Анна Григорьевна смотрела на Дуню, будто узнать что хотела, и мигала, не брала в руки конвертика, и Дуня держала за кончик, хотела уж повернуть назад, а барыня руку поднимает и как во сне берет в кулак - прямо, подумать, во сне, - и пошла в комнату, дверь так и оставила открывши.
Анна Григорьевна повернула выключатель, читала голубенький билетик и не могла понять.
"Админ. Вятку. Целую. В."
Дуня слушала у дверей. Бочком стояла на случай. "Ой, идет, кажется! Туфли зашлепали". - Дуня отступила большой шаг и вроде половичок поправить - нагнулась.
- Дуняша! Дуняшенька! - слышит - с плачем старуха говорит и не понять - умер кто или уж просто зашлась, и Дуня стала опасливо разгибаться, а старуха прямо с ходу, обеими руками на шею и плачет и ну целовать, целовать. - Дуняшенька, милая, ах, родная ты моя! И Варенька, у ней Сашенька, - и прижимает, прямо, гляди, задушит.
Тычок
ПЕТР Саввич тычок получил, тычок при всех - это помощник начальника тычком повернул его, в плечо толкнул и повернул вправо, во! во! - кричит,сюда! Сюда надо было посмотреть, - и все толкал впереди себя по коридору до самой проходной, - вот где списки повешены! Залил, кричит, глаза да и...

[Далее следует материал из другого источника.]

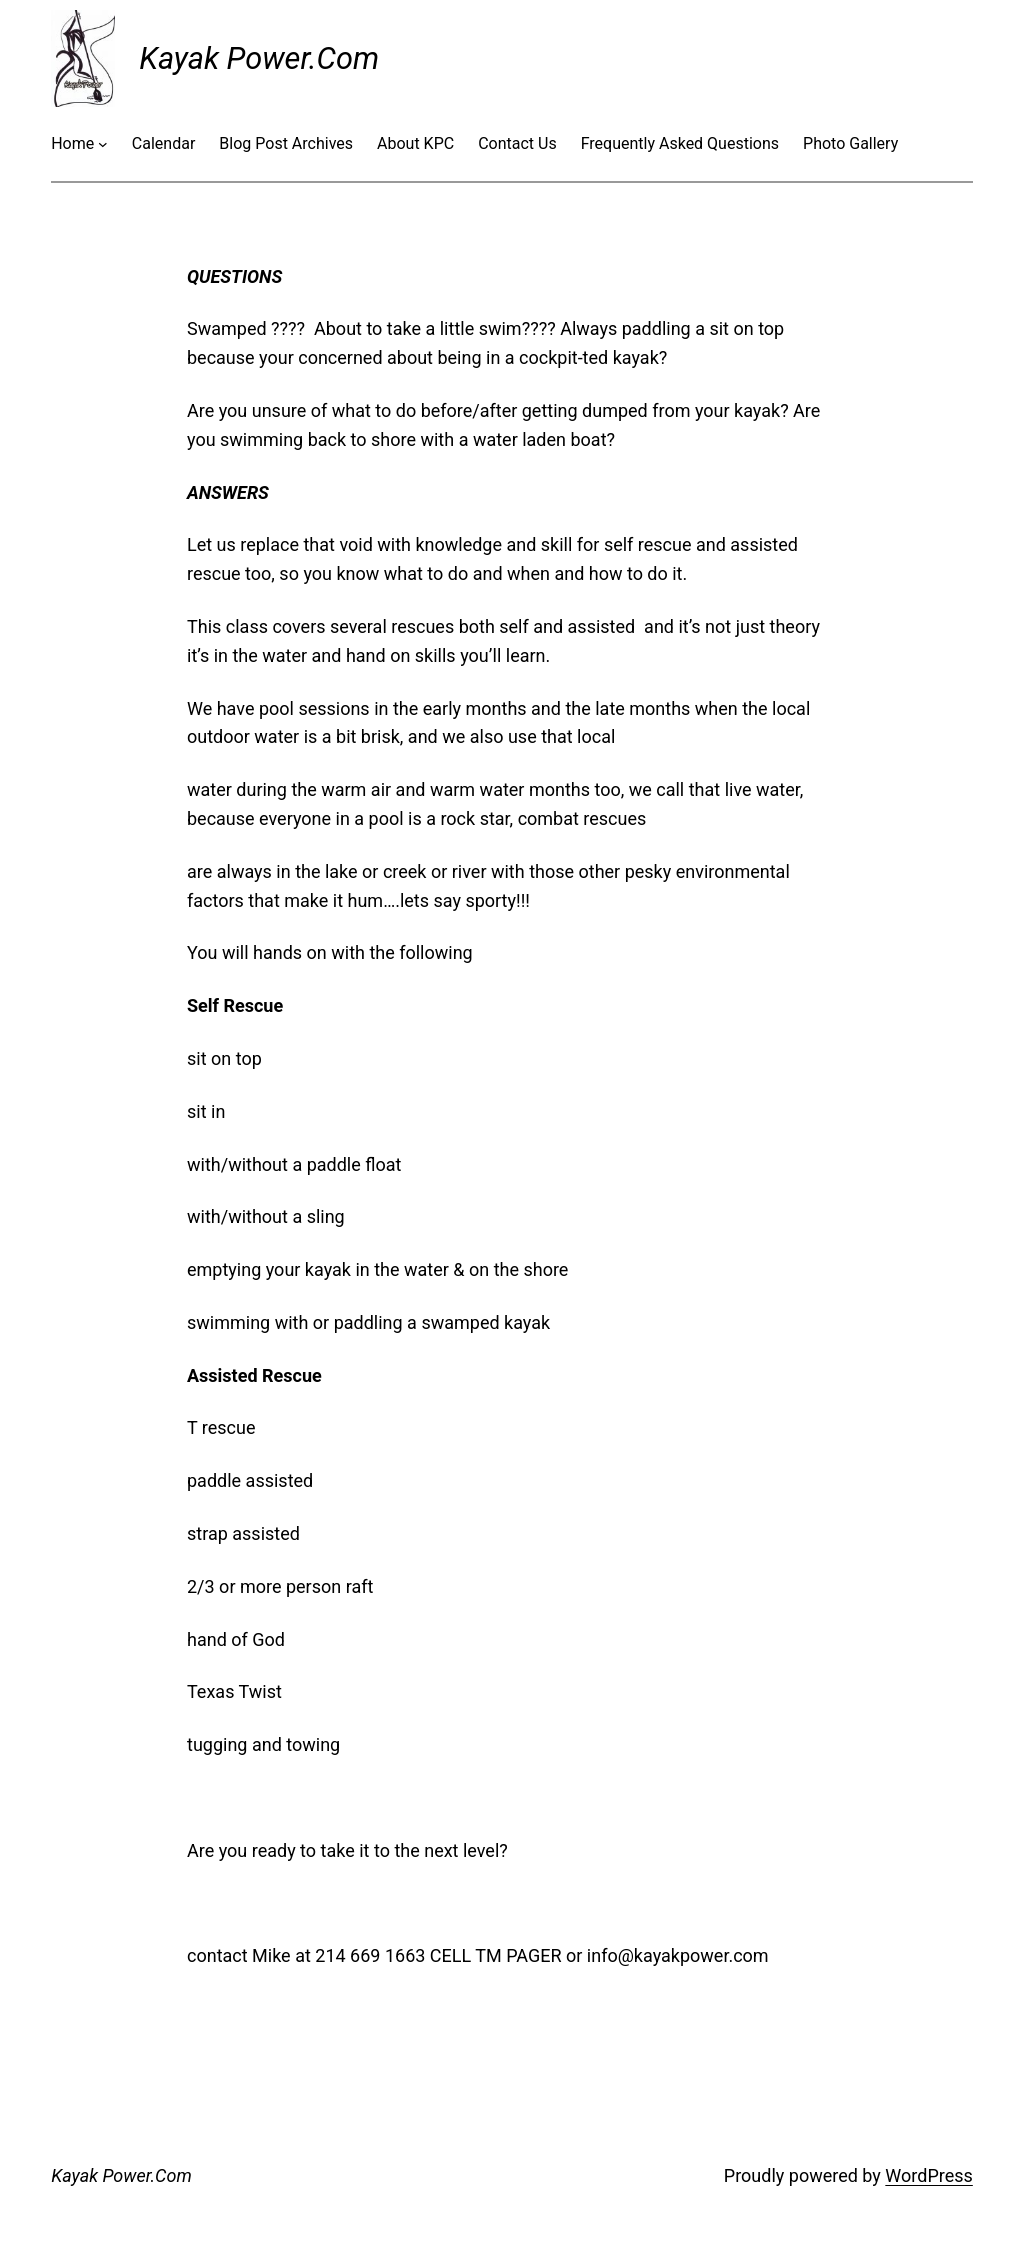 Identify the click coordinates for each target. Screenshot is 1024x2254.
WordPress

Петр Саввич чуть с обеда не ушел, вон вовсе, куда глаза глядят. Вот ведь мерзавец эдакой, при всех-то зачем? При людях? Жди, чтоб за ухо взял! После дежурства с обиды, с холода этого - все ж волками глядят, замараться, что ли, боятся, разве вот подковырнуть чем! - и прислонил с обиды душу к водочке, и не выдала - теплотой изнутри затеплила, и мягко наслонился на нее с горькой слезой Петр Саввич.
Не было шести, и ноги сами принесли - да не ноги, а сами сапоги топали по городу - все равно никуда ведь не придешь - и вот в парке.

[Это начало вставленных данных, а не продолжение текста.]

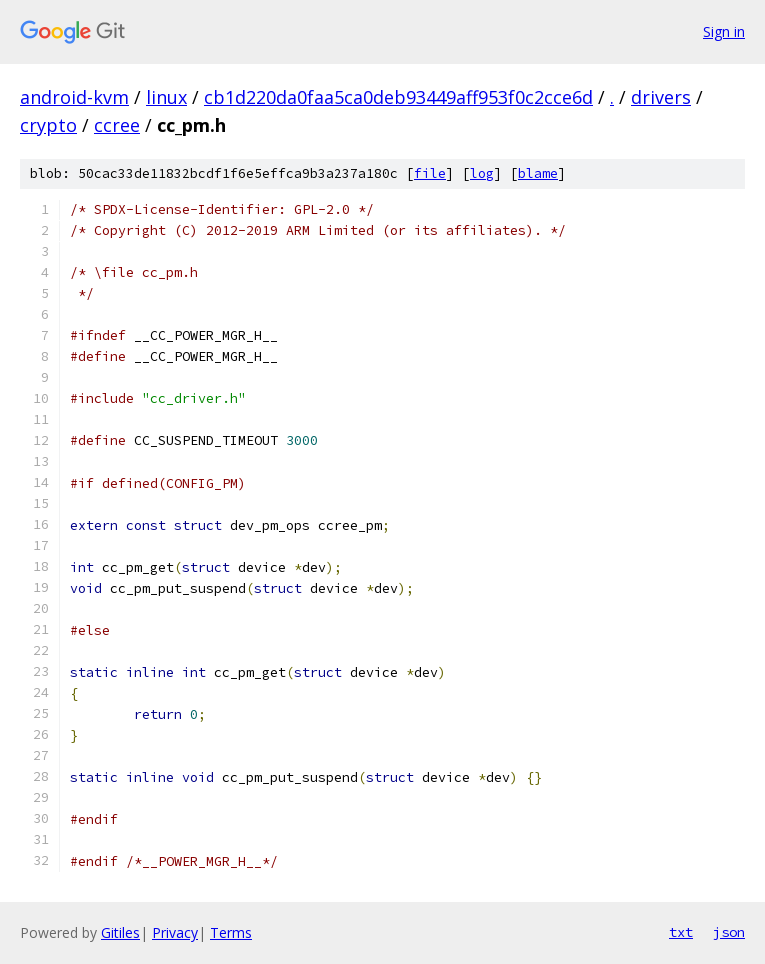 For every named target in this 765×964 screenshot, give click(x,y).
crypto (48, 125)
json (729, 932)
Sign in (724, 31)
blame (538, 173)
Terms (231, 932)
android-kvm (74, 97)
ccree (117, 125)
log (482, 173)
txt (681, 932)
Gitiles (120, 932)
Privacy (175, 932)
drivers (661, 97)
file (430, 173)
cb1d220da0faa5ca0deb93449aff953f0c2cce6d (398, 97)
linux (166, 97)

"А пускай придут, почему не поговорить. Видать же, что из господ политические. Да и за что им-то уж меня обижать", - думал Петр Саввич и ходил неспешно по вечерним сырым дорожкам.
Петр Саввич сел на скамейку, где попустее. Смотрел, как последнее солнце легло на дорожку, на лужицы - будто жмурится. А воробьи-то стараются - галдеж какой подняли. И томно глаза морились от солнца, и сидеть бы, ей-богу, так вот где-нибудь, и Петр Саввич обломил сзади прутик и сосал горькую свежесть. Облокотился, отвалился, руки на спинку заправил, и воробьи в ушах, и сон стал покачивать голову.
Песок скрипит! Нет, баба какая-то с узлом, видно, стирать, что ли. А баба-то тяжелая. Эх, Груня как-то? Не сказал ей, как прощалась, что выгнал меня землемер-то. А то и сказал бы - куда ж ей ехать-то от подлеца-то своего? И вдруг горе и обида до слез замутили, зарябили в глазах. Петр Саввич повернулся боком, скусил прутик, выплюнул на дорожку. И сил нет уж поправить-то. Смотри, значит, хоть плачь, а смотри.